[Stored data entries]
================================

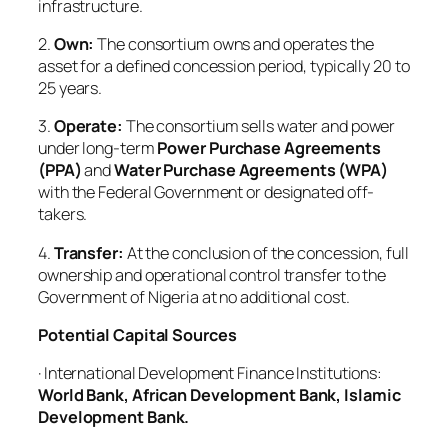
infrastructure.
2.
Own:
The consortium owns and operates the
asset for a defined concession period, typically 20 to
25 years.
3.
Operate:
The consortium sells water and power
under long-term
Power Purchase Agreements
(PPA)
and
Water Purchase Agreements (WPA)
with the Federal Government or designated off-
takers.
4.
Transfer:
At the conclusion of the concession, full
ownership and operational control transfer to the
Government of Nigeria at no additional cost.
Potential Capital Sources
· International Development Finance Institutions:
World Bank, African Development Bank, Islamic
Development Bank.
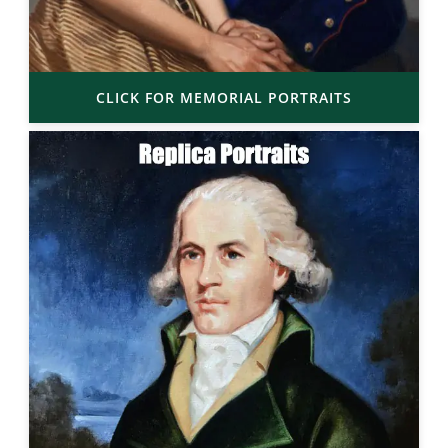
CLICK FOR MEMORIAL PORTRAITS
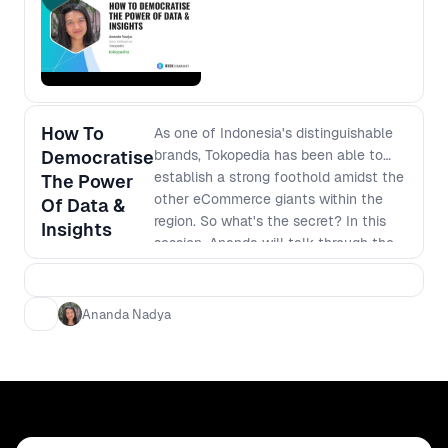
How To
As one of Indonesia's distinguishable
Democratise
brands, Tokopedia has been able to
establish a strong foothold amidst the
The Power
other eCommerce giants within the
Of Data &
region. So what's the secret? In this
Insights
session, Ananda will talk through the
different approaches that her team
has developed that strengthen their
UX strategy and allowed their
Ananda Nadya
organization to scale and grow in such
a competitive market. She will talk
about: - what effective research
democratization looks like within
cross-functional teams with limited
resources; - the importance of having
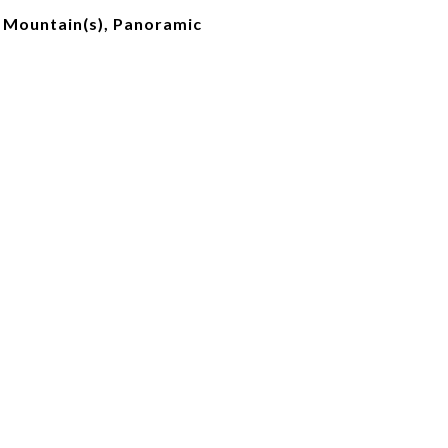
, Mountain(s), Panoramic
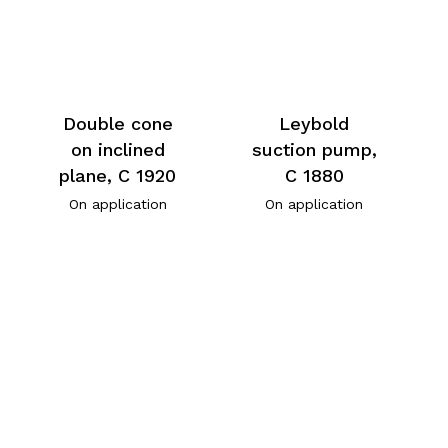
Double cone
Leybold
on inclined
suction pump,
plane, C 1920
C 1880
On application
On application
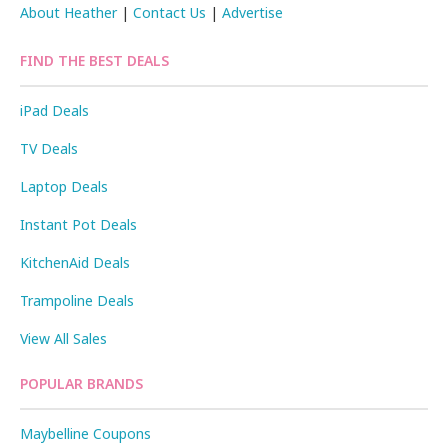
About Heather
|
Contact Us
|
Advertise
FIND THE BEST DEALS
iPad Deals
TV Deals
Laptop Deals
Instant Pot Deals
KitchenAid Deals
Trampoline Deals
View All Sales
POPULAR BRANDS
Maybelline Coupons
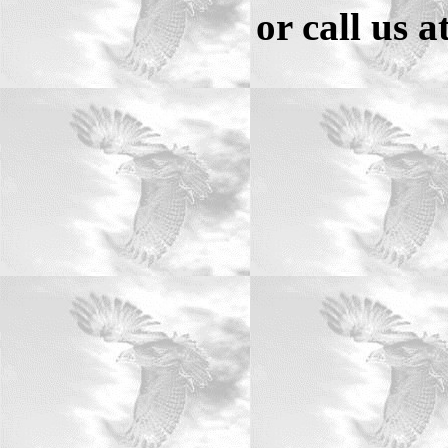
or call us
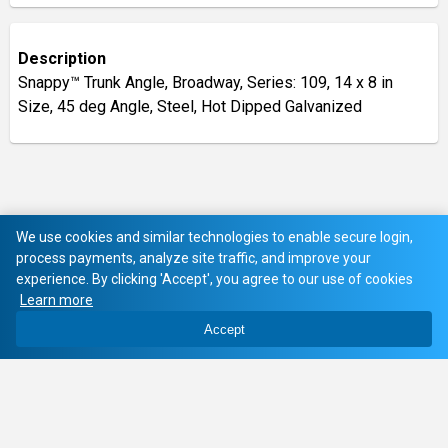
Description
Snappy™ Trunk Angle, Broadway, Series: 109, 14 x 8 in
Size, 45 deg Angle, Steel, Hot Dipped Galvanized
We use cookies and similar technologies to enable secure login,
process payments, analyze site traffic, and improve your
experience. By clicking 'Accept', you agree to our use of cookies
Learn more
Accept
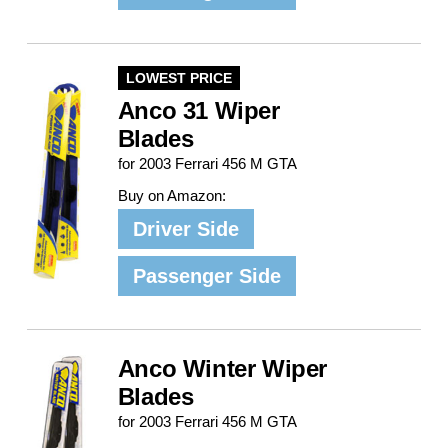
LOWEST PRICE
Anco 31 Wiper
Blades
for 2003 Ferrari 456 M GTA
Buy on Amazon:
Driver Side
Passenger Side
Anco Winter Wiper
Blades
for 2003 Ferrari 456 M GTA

================================

— What the exercise asks —
A verbatim copy of every record is to be produced, and pictures are to be excluded from it.

— Result —
infrastructure.
2.
Own:
The consortium owns and operates the
asset for a defined concession period, typically 20 to
25 years.
3.
Operate:
The consortium sells water and power
under long-term
Power Purchase Agreements
(PPA)
and
Water Purchase Agreements (WPA)
with the Federal Government or designated off-
takers.
4.
Transfer:
At the conclusion of the concession, full
ownership and operational control transfer to the
Government of Nigeria at no additional cost.
Potential Capital Sources
· International Development Finance Institutions:
World Bank, African Development Bank, Islamic
Development Bank.
CLICK FOR MEMORIAL PORTRAITS
How To
As one of Indonesia's distinguishable
Democratise
brands, Tokopedia has been able to
establish a strong foothold amidst the
The Power
other eCommerce giants within the
Of Data &
region. So what's the secret? In this
Insights
session, Ananda will talk through the
different approaches that her team
has developed that strengthen their
UX strategy and allowed their
Ananda Nadya
organization to scale and grow in such
a competitive market. She will talk
about: - what effective research
democratization looks like within
cross-functional teams with limited
resources; - the importance of having
, Mountain(s), Panoramic
Double cone
Leybold
on inclined
suction pump,
plane, C 1920
C 1880
On application
On application
About Heather
|
Contact Us
|
Advertise
FIND THE BEST DEALS
iPad Deals
TV Deals
Laptop Deals
Instant Pot Deals
KitchenAid Deals
Trampoline Deals
View All Sales
POPULAR BRANDS
Maybelline Coupons
or call us
Description
Snappy™ Trunk Angle, Broadway, Series: 109, 14 x 8 in
Size, 45 deg Angle, Steel, Hot Dipped Galvanized
We use cookies and similar technologies to enable secure login,
process payments, analyze site traffic, and improve your
experience. By clicking 'Accept', you agree to our use of cookies
Learn more
Accept
LOWEST PRICE
Anco 31 Wiper
Blades
for 2003 Ferrari 456 M GTA
Buy on Amazon:
Driver Side
Passenger Side
Anco Winter Wiper
Blades
for 2003 Ferrari 456 M GTA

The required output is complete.